About Us: Our Approach
We believe that a deep understanding of consumer needs and emotionally driven behavior is essential to developing solutions that
people embrace and value.
The company focuses its creative energies on solving problems located at the intersection of two worlds – human behavior and large-scale digital networks.
Although the world around us changes constantly, the world within us – how and why we behave the way we do – is fairly stable across time and context. We believe that a deep understanding of consumer needs and emotionally driven behavior is essential to developing solutions that people embrace and value.
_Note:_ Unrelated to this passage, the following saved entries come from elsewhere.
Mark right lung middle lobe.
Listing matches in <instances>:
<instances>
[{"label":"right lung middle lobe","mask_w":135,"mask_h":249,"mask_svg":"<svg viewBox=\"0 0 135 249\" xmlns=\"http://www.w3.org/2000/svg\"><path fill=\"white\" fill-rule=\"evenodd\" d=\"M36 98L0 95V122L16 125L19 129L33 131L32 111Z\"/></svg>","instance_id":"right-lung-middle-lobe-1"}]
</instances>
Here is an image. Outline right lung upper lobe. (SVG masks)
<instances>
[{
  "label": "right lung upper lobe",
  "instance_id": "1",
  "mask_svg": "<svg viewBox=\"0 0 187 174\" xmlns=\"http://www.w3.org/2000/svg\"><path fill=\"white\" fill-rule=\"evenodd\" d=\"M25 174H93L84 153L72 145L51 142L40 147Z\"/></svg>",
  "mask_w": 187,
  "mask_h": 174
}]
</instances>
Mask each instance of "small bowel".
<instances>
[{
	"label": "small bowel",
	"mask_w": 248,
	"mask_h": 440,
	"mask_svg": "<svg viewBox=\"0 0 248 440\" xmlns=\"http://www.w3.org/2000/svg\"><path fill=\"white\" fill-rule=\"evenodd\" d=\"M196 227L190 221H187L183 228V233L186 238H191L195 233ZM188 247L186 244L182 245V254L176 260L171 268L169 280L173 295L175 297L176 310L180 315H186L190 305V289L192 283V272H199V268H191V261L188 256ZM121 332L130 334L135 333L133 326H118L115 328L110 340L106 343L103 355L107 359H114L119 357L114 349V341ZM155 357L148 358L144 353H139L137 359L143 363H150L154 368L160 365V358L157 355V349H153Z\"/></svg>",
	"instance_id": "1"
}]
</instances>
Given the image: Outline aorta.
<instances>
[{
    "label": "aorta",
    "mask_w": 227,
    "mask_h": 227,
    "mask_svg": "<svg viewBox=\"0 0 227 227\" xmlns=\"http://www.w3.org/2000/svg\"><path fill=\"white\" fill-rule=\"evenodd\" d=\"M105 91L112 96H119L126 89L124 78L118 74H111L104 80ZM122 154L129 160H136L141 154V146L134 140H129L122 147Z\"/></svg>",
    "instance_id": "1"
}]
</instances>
In that sense, we are “behavior-focused” inventors in a world filled with new technologies.
While it may be true that human nature has not changed much in the last 20 or 50 years, or even since the ancient Greeks first wrote tragedies and comedies, the tools we have to express our behaviors have changed radically. Today, digital devices and data-driven networks are all around us and we are constantly connected. The success of new networks inevitably creates unexpected new capabilities and opportunities, as history has shown time and again.
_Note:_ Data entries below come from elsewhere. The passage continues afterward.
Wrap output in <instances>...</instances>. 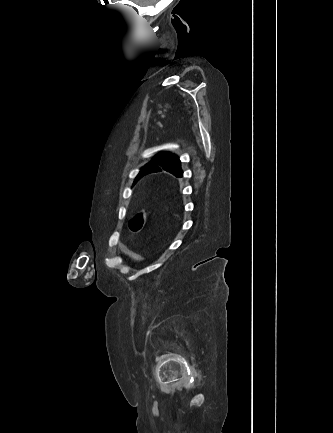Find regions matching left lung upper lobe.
<instances>
[{
	"label": "left lung upper lobe",
	"mask_w": 333,
	"mask_h": 433,
	"mask_svg": "<svg viewBox=\"0 0 333 433\" xmlns=\"http://www.w3.org/2000/svg\"><path fill=\"white\" fill-rule=\"evenodd\" d=\"M152 168L151 171H146L145 173H152V172H160L162 170H166L176 177H182L183 172L180 167V160L178 157L173 156L169 153H161L158 154L156 158H154L152 161H150L148 164H146L138 174H142L146 169Z\"/></svg>",
	"instance_id": "obj_1"
}]
</instances>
The railroads, the electrical network and the interstate highway system are all examples of earlier networks that both connected us and transformed us. Each fundamentally changed the way people around the world lived, worked, traveled and interacted socially and commercially.
The world is experiencing a repeat of this pattern with digital networks. Our new reality has forced a rethinking of every industry along the lines of its information flow. In the digital age, a large part of the commercial economy derives substantial value from creating, capturing, manipulating, storing, retrieving and moving information across networks — as opposed to more traditional activities such as forging steel or growing crops (both of which become more information-intensive every year).
The desire to be rewarded doesn’t change all that much whether we’re pumping gas, buying clothing at a retail store or making travel arrangements online.
Our focus on behavior and network thinking allows us to address problems that are fundamentally multi-industry, something that makes our portfolio of inventions unique. As an example, the desire to be rewarded doesn’t change all that much whether we’re pumping gas, buying clothing at a retail store or making travel arrangements online. And, nowadays, most of these transactions take place at a digital point of access to a network.
So… how might we create a new business system that satisfies our universal need to be rewarded and leverages low-cost, high-speed network capacity? How might the desire for privacy be balanced against our desire to receive valuable advertisements? How might our willingness to accept certain kinds of product uncertainty be traded for a lower price when shopping? These are the kinds of questions we ask ourselves every day.